Extracted entries
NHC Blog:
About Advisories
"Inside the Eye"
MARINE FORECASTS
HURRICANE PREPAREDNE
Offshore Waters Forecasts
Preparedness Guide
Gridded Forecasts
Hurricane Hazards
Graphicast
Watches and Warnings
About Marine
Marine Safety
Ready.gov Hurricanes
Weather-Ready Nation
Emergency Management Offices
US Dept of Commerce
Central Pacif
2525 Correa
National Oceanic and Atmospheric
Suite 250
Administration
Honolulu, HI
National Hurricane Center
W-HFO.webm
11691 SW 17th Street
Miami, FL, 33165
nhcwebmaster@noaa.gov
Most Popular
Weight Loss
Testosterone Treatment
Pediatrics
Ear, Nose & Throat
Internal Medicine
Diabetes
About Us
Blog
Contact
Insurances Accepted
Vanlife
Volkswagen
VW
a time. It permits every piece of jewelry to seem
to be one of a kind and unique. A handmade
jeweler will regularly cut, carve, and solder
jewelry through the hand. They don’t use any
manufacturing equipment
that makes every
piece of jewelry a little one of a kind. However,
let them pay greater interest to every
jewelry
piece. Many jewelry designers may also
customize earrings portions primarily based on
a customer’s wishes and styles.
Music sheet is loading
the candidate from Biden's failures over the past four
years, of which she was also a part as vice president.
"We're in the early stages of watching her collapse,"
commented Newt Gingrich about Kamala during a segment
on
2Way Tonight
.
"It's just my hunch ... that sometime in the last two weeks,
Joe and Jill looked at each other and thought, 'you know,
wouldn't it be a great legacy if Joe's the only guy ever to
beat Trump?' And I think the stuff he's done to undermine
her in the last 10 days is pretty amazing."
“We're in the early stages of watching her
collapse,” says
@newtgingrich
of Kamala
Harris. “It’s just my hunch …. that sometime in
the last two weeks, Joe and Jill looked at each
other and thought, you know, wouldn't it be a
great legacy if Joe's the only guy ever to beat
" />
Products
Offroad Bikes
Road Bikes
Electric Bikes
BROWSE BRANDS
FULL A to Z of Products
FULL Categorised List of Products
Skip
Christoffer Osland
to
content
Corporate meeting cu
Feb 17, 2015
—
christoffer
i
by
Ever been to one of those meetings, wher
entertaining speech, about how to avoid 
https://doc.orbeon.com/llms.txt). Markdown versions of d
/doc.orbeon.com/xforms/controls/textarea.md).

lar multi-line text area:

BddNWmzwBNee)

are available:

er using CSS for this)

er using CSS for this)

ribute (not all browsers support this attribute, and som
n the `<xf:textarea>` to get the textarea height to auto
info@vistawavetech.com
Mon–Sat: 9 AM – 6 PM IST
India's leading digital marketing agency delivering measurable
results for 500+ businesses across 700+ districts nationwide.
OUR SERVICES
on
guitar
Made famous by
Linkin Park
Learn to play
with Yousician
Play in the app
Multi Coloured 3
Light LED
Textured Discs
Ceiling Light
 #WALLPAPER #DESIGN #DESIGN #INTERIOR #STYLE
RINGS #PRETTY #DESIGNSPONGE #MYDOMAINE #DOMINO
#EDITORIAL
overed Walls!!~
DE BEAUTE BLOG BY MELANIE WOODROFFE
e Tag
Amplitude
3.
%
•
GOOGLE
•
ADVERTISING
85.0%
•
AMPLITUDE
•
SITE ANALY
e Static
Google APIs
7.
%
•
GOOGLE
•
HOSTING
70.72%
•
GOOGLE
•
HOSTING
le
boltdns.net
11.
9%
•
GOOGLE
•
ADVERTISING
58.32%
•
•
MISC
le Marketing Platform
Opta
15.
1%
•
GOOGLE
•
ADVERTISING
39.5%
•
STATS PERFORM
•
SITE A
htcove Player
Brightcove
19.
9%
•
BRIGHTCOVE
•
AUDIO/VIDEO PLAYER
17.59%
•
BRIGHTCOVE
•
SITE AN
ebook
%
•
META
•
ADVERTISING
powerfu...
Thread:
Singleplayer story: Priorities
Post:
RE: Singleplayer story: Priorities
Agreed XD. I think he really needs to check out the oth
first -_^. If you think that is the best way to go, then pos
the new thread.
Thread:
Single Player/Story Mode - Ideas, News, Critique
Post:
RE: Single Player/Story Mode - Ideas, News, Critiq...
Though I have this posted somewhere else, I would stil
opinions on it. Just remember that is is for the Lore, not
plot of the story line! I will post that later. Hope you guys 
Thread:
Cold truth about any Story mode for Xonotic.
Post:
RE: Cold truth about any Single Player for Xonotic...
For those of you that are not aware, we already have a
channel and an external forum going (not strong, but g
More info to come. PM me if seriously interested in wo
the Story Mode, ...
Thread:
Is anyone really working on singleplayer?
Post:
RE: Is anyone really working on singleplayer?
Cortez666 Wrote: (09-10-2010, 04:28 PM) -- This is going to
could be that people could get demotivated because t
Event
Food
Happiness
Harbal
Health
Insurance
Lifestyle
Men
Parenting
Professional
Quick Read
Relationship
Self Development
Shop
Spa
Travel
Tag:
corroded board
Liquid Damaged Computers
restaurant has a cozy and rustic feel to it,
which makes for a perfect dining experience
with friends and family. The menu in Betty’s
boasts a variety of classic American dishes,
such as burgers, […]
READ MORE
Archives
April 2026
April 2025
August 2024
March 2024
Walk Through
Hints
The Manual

Work task
How many of the lines above include the string "watching"? Answer with the number only.

Response to this exercise
2